O segundo problema, de acordo com a filósofa, foi o de ter negligenciado a reforma política como outro pilar importante para sustentar a governabilidade.

¿ Na época eu dizia que o nosso presidencialismo é uma aberração, com partidos fragmentados, sem distribuição clara, sem representatividade, e que nenhum presidente tem maioria no Congresso. Sempre soubemos como se obtém apoio e votos. Então, sem reforma política, a aliança se impôs. O PT não era criticado por ser um partido arcaico, por não fazer alianças? Pois bem, aí está a aliança ¿ ironizou, para enfim fazer a defesa do PT, salientando que seu verdadeiro projeto foi ofuscado por uma oposição equivocada de estratégia governamental.

Antecipando-se a críticas, ela justificou o fato de não ir muito adiante nas análises do quadro atual dizendo que a indignação nem sempre deve levar o intelectual a lançar mão da revolta e sair dizendo a primeira coisa que vem à cabeça.

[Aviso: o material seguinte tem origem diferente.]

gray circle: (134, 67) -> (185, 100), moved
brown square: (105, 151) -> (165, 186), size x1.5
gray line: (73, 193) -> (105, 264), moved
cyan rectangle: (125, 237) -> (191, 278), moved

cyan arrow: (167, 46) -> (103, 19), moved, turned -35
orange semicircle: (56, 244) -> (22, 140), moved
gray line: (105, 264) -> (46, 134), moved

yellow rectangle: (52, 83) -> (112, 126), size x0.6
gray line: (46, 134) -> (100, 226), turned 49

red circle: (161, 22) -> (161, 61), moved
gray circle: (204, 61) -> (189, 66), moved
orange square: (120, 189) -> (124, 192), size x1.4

¿ Muita gente prefere que o intelectual vocifere sua revolta e todos vão para casa tranqüilos. Mais importante que a revolta, entretanto, é a virtude, no sentido de se compreender a adversidade para transformá-la em algo produtivo. Podíamos ficar horas aqui abrindo um leque enorme de motivos de indignação os mais diversos e até opostos, mas o intelectual às vezes tem que preferir o silêncio se o quadro ainda não está suficientemente claro. Sim, estou indignada, mas confesso que ainda não compreendo bem a natureza da minha indignação e os fatos em si. Por isso não tenho escrito sobre o assunto nem dado entrevistas.

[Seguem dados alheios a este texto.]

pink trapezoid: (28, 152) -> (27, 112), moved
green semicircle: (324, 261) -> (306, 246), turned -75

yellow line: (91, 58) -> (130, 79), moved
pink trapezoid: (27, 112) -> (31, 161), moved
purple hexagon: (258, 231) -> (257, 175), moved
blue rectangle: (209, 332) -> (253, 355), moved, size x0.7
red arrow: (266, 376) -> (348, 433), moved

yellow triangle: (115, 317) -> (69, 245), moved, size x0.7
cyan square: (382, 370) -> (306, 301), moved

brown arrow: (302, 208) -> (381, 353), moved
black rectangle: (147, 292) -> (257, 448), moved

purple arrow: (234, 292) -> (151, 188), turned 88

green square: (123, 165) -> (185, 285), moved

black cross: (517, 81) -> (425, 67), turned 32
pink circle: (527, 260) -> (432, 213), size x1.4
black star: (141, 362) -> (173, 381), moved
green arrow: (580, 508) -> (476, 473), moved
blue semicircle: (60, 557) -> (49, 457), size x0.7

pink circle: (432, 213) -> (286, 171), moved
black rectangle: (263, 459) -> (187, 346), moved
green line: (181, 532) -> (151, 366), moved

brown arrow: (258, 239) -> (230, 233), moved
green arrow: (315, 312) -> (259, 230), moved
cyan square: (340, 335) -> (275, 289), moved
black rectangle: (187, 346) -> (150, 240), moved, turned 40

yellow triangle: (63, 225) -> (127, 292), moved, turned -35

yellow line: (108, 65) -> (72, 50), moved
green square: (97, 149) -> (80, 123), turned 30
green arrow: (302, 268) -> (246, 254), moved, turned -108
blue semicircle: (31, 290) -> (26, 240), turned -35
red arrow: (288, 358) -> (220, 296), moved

Durante o seu discurso Marilena resvalou indiretamente na crise, mas como sintoma de fenômenos que envolvem a política como um todo que não excluiu uma crítica ardorosa às esquerdas contemporâneas:

¿ Pautada pelas teses da pós-modernidade, a sociedade contemporânea transformou a política numa operação de marketing e o político num produto a ser consumido pelo eleitor. No mundo que hoje entendemos como sociedade do conhecimento os intelectuais se transformaram em especialistas com receitas de bem-estar a serviço da lógica das empresas. Nesse sistema, quem detém algum conhecimento comanda os demais, e no Brasil isso é especialmente acentuado porque o nosso intelectual é herdeiro da tradição dos bacharéis, dos poetas de prestígio, uma tradição autoritária. A a esquerda pós-moderna, por outro lado, num mundo em que a democracia só garante as liberdades entre aqueles que compartilham uma mesma identidade nacional, em defensora da lógica de que o inimigo é o diferente, o estrangeiro, que deve ser exterminado, em movimentos que muitas vezes se afinam com as teses Carl Schmidt, o ideólogo nazista.

Quadro de fragmentação envolve todas as esferas

De acordo com a análise de Marilena, esse quadro de fragmentação que envolve todas as esferas, da arte ¿ absorvida pela indústria cultural ¿ à política, passando pela ciência (cujas conquistas associam-se à competição econômica e na qual o conhecimento científico vira segredo empresarial) faz com que cidadão, ao refletir sobre a atualidade política, enxergue o mal no caráter deste ou daquele político, e jamais nas instituições ou em seu funcionamento.

¿ Isso acontece porque, de acordo com a pós-modernidade que hoje se festeja tanto, só o presente, só o imediato, só o impulso, interessam. Esta maneira de enxergar a realidade é contrária à própria noção de cidadania.